> Required action: When you have read the listing, copy all of it without any change.

> Dataset extract:
****************

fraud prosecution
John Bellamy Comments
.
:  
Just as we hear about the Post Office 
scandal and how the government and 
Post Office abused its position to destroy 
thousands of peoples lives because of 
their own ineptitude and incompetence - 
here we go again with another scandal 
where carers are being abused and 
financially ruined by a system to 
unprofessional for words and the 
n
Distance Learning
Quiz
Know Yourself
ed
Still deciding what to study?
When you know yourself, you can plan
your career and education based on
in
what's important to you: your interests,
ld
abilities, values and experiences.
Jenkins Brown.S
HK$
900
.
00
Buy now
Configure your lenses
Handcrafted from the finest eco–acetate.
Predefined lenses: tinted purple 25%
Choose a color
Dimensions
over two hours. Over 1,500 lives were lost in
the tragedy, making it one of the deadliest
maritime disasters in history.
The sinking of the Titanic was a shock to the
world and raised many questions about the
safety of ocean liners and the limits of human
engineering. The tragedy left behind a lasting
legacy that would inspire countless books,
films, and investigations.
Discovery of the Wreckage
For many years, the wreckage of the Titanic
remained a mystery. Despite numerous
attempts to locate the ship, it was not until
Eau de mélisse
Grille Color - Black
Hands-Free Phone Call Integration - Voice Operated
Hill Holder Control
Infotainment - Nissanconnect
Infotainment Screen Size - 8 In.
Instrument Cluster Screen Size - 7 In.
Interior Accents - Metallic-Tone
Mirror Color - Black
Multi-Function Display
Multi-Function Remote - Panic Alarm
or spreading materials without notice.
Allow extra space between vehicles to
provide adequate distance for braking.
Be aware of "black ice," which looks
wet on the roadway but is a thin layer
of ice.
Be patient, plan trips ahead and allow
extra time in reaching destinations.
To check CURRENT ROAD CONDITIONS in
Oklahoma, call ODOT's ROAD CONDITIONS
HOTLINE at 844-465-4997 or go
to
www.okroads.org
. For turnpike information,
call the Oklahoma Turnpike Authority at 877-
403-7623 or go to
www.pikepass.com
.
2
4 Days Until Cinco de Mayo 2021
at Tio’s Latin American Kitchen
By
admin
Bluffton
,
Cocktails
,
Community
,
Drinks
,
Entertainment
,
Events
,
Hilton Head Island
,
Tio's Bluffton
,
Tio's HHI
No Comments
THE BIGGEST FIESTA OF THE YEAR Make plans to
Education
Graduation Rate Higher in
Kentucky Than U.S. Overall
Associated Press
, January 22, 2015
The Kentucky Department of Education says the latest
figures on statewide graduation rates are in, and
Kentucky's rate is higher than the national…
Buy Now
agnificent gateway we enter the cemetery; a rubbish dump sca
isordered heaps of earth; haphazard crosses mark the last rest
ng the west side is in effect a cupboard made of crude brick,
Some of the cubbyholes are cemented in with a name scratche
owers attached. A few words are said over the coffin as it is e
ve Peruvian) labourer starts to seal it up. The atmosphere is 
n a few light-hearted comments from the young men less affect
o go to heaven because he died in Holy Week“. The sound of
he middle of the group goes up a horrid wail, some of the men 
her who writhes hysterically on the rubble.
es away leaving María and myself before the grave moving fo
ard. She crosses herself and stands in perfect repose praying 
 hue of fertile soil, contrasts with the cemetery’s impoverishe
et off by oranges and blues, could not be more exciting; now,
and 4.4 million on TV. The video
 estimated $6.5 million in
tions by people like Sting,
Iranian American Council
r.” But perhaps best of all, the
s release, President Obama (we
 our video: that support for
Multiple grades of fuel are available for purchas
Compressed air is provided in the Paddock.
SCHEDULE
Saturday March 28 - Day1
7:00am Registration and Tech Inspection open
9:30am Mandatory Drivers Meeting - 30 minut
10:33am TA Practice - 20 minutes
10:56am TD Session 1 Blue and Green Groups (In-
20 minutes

****************

> Problem solution:
fraud prosecution
John Bellamy Comments
.
:  
Just as we hear about the Post Office 
scandal and how the government and 
Post Office abused its position to destroy 
thousands of peoples lives because of 
their own ineptitude and incompetence - 
here we go again with another scandal 
where carers are being abused and 
financially ruined by a system to 
unprofessional for words and the 
n
Distance Learning
Quiz
Know Yourself
ed
Still deciding what to study?
When you know yourself, you can plan
your career and education based on
in
what's important to you: your interests,
ld
abilities, values and experiences.
Jenkins Brown.S
HK$
900
.
00
Buy now
Configure your lenses
Handcrafted from the finest eco–acetate.
Predefined lenses: tinted purple 25%
Choose a color
Dimensions
over two hours. Over 1,500 lives were lost in
the tragedy, making it one of the deadliest
maritime disasters in history.
The sinking of the Titanic was a shock to the
world and raised many questions about the
safety of ocean liners and the limits of human
engineering. The tragedy left behind a lasting
legacy that would inspire countless books,
films, and investigations.
Discovery of the Wreckage
For many years, the wreckage of the Titanic
remained a mystery. Despite numerous
attempts to locate the ship, it was not until
Eau de mélisse
Grille Color - Black
Hands-Free Phone Call Integration - Voice Operated
Hill Holder Control
Infotainment - Nissanconnect
Infotainment Screen Size - 8 In.
Instrument Cluster Screen Size - 7 In.
Interior Accents - Metallic-Tone
Mirror Color - Black
Multi-Function Display
Multi-Function Remote - Panic Alarm
or spreading materials without notice.
Allow extra space between vehicles to
provide adequate distance for braking.
Be aware of "black ice," which looks
wet on the roadway but is a thin layer
of ice.
Be patient, plan trips ahead and allow
extra time in reaching destinations.
To check CURRENT ROAD CONDITIONS in
Oklahoma, call ODOT's ROAD CONDITIONS
HOTLINE at 844-465-4997 or go
to
www.okroads.org
. For turnpike information,
call the Oklahoma Turnpike Authority at 877-
403-7623 or go to
www.pikepass.com
.
2
4 Days Until Cinco de Mayo 2021
at Tio’s Latin American Kitchen
By
admin
Bluffton
,
Cocktails
,
Community
,
Drinks
,
Entertainment
,
Events
,
Hilton Head Island
,
Tio's Bluffton
,
Tio's HHI
No Comments
THE BIGGEST FIESTA OF THE YEAR Make plans to
Education
Graduation Rate Higher in
Kentucky Than U.S. Overall
Associated Press
, January 22, 2015
The Kentucky Department of Education says the latest
figures on statewide graduation rates are in, and
Kentucky's rate is higher than the national…
Buy Now
agnificent gateway we enter the cemetery; a rubbish dump sca
isordered heaps of earth; haphazard crosses mark the last rest
ng the west side is in effect a cupboard made of crude brick,
Some of the cubbyholes are cemented in with a name scratche
owers attached. A few words are said over the coffin as it is e
ve Peruvian) labourer starts to seal it up. The atmosphere is 
n a few light-hearted comments from the young men less affect
o go to heaven because he died in Holy Week“. The sound of
he middle of the group goes up a horrid wail, some of the men 
her who writhes hysterically on the rubble.
es away leaving María and myself before the grave moving fo
ard. She crosses herself and stands in perfect repose praying 
 hue of fertile soil, contrasts with the cemetery’s impoverishe
et off by oranges and blues, could not be more exciting; now,
and 4.4 million on TV. The video
 estimated $6.5 million in
tions by people like Sting,
Iranian American Council
r.” But perhaps best of all, the
s release, President Obama (we
 our video: that support for
Multiple grades of fuel are available for purchas
Compressed air is provided in the Paddock.
SCHEDULE
Saturday March 28 - Day1
7:00am Registration and Tech Inspection open
9:30am Mandatory Drivers Meeting - 30 minut
10:33am TA Practice - 20 minutes
10:56am TD Session 1 Blue and Green Groups (In-
20 minutes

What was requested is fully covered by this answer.